The following reason may be the additional ratio-expressions that improve the accuracy of multi-indicator estimating injury time. First, genes exhibit distinct expression patterns depending on their function during healing. The ratios of expression levels among genes thus change over time after injury and may provide specific temporal information. Second, housekeeping genes are usually measured to normalize the mRNA level of target genes. However, the results will be biased due to the variability of the reference gene. In present study, the heterogeneity of housekeeping genes was eliminated by the ratio-expression of genes. Third, the ratios of expression levels among genes offer the full exploitation of the available data and magnify the slight difference between the two genes.

In this study, the four wound-healing genes (Arid5a, Ier3, Stom, and Lcp1) had distinct expression profiles associated with their different responses to injury. Compared with genes that exhibit similar expression patterns, genes that exhibit distinct patterns may be more suitable for wound age estimation because they provide additional temporal information. These four genes exhibit different functions after injury, associated with distinct expression patterns over time; these patterns determine the six ratios of expression among the four genes, which provide additional information for wound aging assessment. According to the literature, Arid5a, which is in the nucleus under normal conditions, translocates to the cytoplasm as a unique RNA-binding protein to stabilize various inflammatory cytokine mRNAs; it thus contributes to the inflammatory response [29, 30]. Ier3, a key regulatory factor in the immune response, is rapidly and transiently activated by numerous stimuli, such as growth factors, cytokines (such as tumor necrosis factor and IL-1b), ionizing radiation, viral infection, and other cellular stresses [31, 32]. Stom is a ubiquitously expressed membrane protein presumed to complex with ion channels, skeleton proteins, and transporters [33]. IL-6 has also induced Stom in a human amniotic cell line [34]. Lcp1, an important β-actin-bundling protein, is predominantly found in leukocytes and is required for cell migration; S-glutathionylation of Lcp1 impairs chemotaxis, polarization, and bactericidal activity in neutrophils [35].

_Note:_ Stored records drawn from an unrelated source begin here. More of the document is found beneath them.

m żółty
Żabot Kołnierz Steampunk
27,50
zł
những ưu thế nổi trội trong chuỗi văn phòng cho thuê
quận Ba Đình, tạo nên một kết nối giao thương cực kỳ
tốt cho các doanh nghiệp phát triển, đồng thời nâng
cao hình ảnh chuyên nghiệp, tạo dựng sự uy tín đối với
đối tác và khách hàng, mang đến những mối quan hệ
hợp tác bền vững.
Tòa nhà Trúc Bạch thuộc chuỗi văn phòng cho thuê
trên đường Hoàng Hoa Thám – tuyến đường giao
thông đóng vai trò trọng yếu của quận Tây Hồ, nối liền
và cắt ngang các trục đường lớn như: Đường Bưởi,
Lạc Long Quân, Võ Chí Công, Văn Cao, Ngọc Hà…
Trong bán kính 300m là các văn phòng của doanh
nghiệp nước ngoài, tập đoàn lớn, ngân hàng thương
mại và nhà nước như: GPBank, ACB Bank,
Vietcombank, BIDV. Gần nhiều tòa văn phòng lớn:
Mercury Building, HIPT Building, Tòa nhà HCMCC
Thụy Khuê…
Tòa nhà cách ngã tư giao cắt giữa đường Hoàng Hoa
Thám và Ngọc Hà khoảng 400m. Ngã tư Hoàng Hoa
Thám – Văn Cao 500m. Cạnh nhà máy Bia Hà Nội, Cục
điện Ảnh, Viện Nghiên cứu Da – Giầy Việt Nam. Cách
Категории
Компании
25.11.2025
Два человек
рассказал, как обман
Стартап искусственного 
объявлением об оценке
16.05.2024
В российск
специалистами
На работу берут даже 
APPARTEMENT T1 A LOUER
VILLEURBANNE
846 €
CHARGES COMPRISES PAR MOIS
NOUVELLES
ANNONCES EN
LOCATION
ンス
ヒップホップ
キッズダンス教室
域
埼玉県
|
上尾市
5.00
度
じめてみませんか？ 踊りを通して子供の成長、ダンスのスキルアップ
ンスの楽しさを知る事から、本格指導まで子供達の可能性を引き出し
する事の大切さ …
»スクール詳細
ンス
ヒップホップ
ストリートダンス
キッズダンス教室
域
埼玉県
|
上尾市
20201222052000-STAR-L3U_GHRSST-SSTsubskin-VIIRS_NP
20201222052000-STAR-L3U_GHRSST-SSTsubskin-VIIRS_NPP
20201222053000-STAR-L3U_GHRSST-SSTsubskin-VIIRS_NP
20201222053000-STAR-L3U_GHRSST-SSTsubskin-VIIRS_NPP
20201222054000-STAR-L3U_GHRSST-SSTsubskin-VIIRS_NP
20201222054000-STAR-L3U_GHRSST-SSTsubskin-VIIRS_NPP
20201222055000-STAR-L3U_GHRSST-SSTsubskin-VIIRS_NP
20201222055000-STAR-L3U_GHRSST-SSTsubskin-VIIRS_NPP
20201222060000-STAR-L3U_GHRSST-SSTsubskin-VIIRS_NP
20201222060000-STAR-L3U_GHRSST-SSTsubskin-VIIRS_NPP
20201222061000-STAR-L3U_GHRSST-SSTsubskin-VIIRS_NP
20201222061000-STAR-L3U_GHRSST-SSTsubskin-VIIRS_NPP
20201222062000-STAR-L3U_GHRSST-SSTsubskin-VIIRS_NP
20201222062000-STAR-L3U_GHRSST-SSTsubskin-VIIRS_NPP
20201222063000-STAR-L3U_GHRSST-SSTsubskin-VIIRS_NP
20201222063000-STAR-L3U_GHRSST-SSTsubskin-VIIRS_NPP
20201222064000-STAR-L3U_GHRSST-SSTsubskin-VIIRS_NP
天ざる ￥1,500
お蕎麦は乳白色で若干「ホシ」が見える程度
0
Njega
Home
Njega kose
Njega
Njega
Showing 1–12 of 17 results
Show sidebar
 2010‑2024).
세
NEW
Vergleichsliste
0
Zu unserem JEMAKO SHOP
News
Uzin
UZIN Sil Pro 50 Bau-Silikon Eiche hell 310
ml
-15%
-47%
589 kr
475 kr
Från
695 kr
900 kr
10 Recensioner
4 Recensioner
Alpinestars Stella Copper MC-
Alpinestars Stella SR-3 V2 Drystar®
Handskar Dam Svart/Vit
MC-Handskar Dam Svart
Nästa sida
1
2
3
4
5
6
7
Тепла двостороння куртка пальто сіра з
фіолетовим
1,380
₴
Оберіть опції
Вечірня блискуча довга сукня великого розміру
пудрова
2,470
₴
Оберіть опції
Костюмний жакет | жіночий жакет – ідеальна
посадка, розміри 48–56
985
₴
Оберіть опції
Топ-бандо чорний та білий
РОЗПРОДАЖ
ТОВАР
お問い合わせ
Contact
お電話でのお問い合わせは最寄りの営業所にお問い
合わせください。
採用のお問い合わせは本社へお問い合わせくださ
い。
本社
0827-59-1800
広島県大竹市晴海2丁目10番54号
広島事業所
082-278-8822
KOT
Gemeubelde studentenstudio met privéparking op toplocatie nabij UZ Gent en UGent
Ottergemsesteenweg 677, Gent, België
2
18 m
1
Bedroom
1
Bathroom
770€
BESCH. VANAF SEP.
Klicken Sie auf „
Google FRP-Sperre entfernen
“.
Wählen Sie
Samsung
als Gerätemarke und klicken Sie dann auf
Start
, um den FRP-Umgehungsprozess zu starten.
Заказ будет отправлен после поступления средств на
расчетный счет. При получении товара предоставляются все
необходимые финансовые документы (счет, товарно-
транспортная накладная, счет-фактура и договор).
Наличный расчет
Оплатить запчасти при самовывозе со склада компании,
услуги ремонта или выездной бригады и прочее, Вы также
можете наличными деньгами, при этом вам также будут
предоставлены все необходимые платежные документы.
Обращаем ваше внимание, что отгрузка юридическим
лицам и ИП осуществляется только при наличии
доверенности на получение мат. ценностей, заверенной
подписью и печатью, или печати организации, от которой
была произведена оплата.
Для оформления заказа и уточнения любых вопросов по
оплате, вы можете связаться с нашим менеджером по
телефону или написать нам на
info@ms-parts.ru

Together, this study explored whether ratio-expressions among genes provided distinct temporal information and could be used for wound age estimation. The ratio-expression levels of four wound-healing genes (Arid5a, Ier3, Stom, and Lcp1) were calculated. Expression pattern examination and PCA showed that the six expression ratios provided distinct temporal information that could enhance prediction model performance, indicating the potential for use as diagnostic markers. Therefore, combined assessment using gene expression levels with the ratio-expressions among those genes could improve time of injury estimations.

Conclusion

The gene ratios were calculated to obtain more indicators to achieve a lower cost but more accurate estimation of wound age, making it more likely to reach a higher generalization ability. Although the ratio-expressions among genes show good performance and great potential for application on rat data, there remain translational challenges. Further studies are required according to the limitations of animal experiments. Next, we will collect human samples and apply these results to real medicolegal cases.